Die Ausnahme für Bibliotheken und Archive
In Bezug auf Bibliotheken und ähnliche Einrichtungen sind vor allem zwei Punkte von Belang:
die Erstellung digitaler Kopien der Bibliotheksbestände und die elektronische
Bereitstellung dieser Kopien für die Benutzer.

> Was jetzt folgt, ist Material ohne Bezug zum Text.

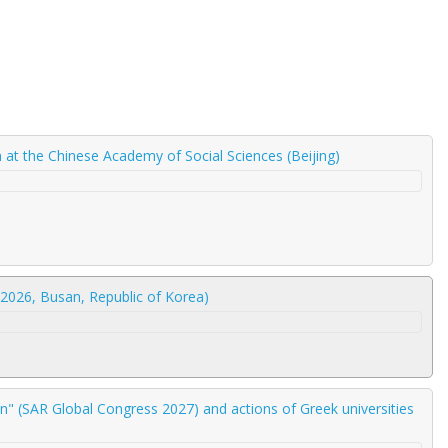
am at the Chinese Academy of Social Sciences (Beijing)
2026, Busan, Republic of Korea)
" (SAR Global Congress 2027) and actions of Greek universities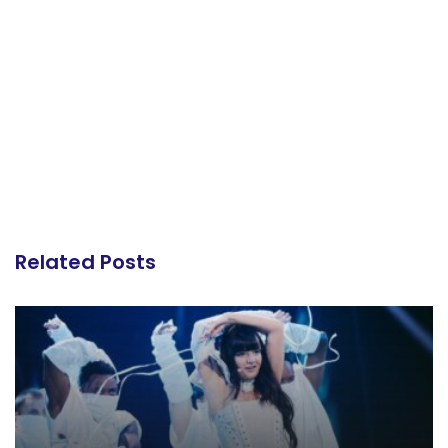
Related Posts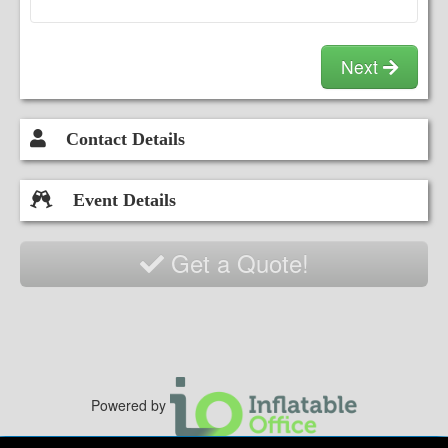
Next
Contact Details
Event Details
Get a Quote!
Powered by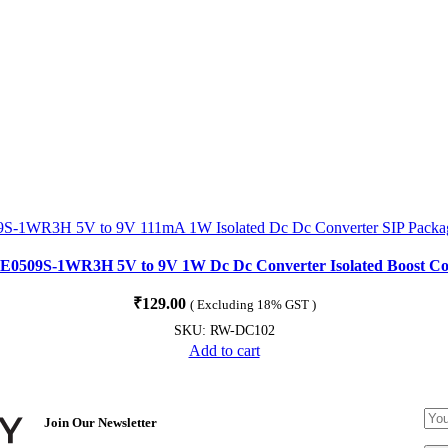
k E0509S-1WR3H 5V to 9V 1W Dc Dc Converter Isolated Boost Co
₹
129.00
( Excluding 18% GST )
SKU:
RW-DC102
Add to cart
Join Our Newsletter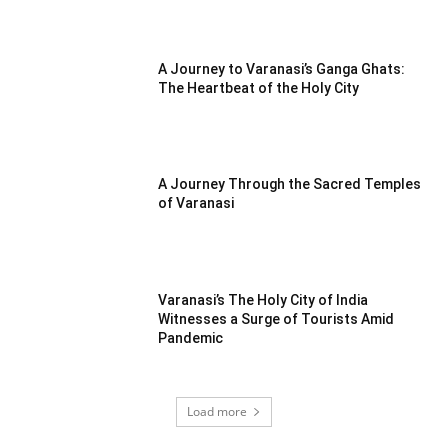
A Journey to Varanasi’s Ganga Ghats:
The Heartbeat of the Holy City
A Journey Through the Sacred Temples
of Varanasi
Varanasi’s The Holy City of India
Witnesses a Surge of Tourists Amid
Pandemic
Load more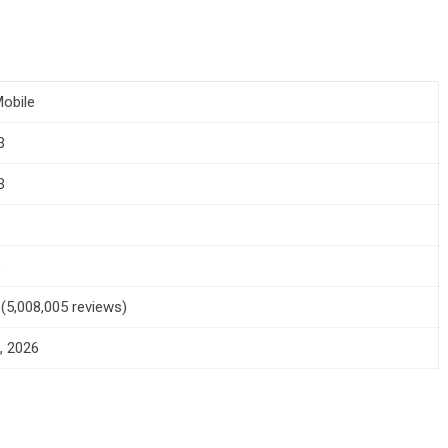
obile
3
B
+
5 (5,008,005 reviews)
, 2026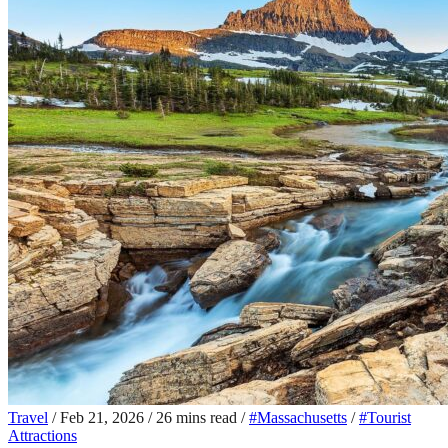
Travel
/
Feb 21, 2026
/
26 mins read
/
#Massachusetts
/
#Tourist
Attractions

Die Digitalisierung von Büchern, audiovisuellen Materialien und anderen Inhalten kann einem doppelten Zweck dienen – der Erhaltung der Inhalte für die Nachwelt und der Online-Bereitstellung für die Endnutzer. Nach den derzeitigen Rechtsvorschriften haben Bibliotheken und Archive keinen Freischein für Vervielfältigungen. Eine Vervielfältigung ist nur in bestimmten Fällen gestattet, die bestimmte, für die Erhaltung der in den Katalogen aufgeführten Bestände notwendige Handlungen abdecken dürften. Auf der anderen Seite ist bei der Ausnahme für Bibliotheken und bei den nationalen Bestimmungen zu ihrer Umsetzung nicht immer ganz klar, ob Formatänderungen zulässig sind oder wie viele Kopien angefertigt werden dürfen. In Fällen, in denen es hierzu detaillierte Vorschriften gibt, sind diese das Ergebnis nationaler Rechtsetzung. So haben einige Mitgliedstaaten in Bezug auf die Vervielfältigungsrechte von Bibliotheken restriktive Vorschriften.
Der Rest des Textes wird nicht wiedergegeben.